Alex (N) makes a “burden-of-proof” argument that the affirmative side has the burden to offer evidence about why we can be optimistic about solving the current problems of AI, such as misconceptions about what it can do for humans. Jimmy (A) pointed at one plausible way of approaching the solution, which is by clarifying misunderstandings arising from the use of anthropomorphic vocabulary when we describe AI behaviors (e.g. ChatGPT knows, understands, and so forth).
In the conclusion round, the negative side made a concluding remark first, pointing out that the commodification and availability of AI tools like ChatGPT is by no means restricted to people with good understanding of what they are, and that its wide access has already caused (and will cause more) problem in higher education by encouraging students to view and pursue knowledge in such a way that undermines the traditional value of education. The affirmative side’s concluding remark rests on the optimism that it is possible to educate the public about how to use and what to expect from AI tools, and that ultimately incorporating things like ChatGPT as a facilitator of true learning will just be a matter of time.

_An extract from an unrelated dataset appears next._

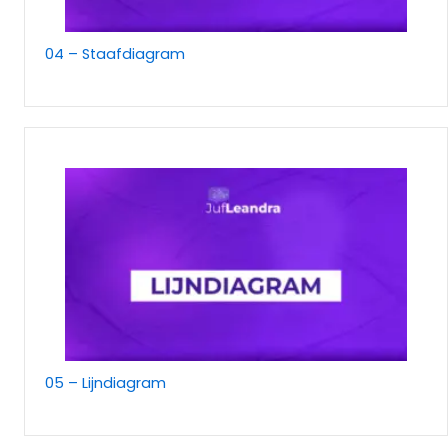
04 – Staafdiagram
05 – Lijndiagram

Here are some of my own thoughts about the topic. Having taken the affirmative side during the debate, I acknowledge that a powerful point made by the negative side is that diverging interest between educators and business people who promote AI tools like ChatGPT as commercial products. It is true that even if the educators are clear-minded about how to use ChatGPT, the widespread availability of such tools goes simply beyond what the educators envision for their own classrooms. This is especially a problem given the difficulty to detect AI-generated content, at least for now. For my own side, I have my own opinion about what is the next step to take towards conceptual clarifications of AI products, and this would be a broad question in cognitive science, involving all the way from discussions in philosophy of mind (for example, I observe that many experts in other areas are not familiar with basic arguments like Searle’s Chinese argument about AI’s lack of “understanding”) to what are the ultimate goals and purposes to design and improve artificial intelligence. I believe that a key difficulty is the deeply ingrained anthropomorphic or mentalistic vocabulary in our language, and once we start using objectively accurate terms for AI, it would clarify at least some initial misunderstandings about the nature of its output. While this might not solve all the problems, this surely is a first step.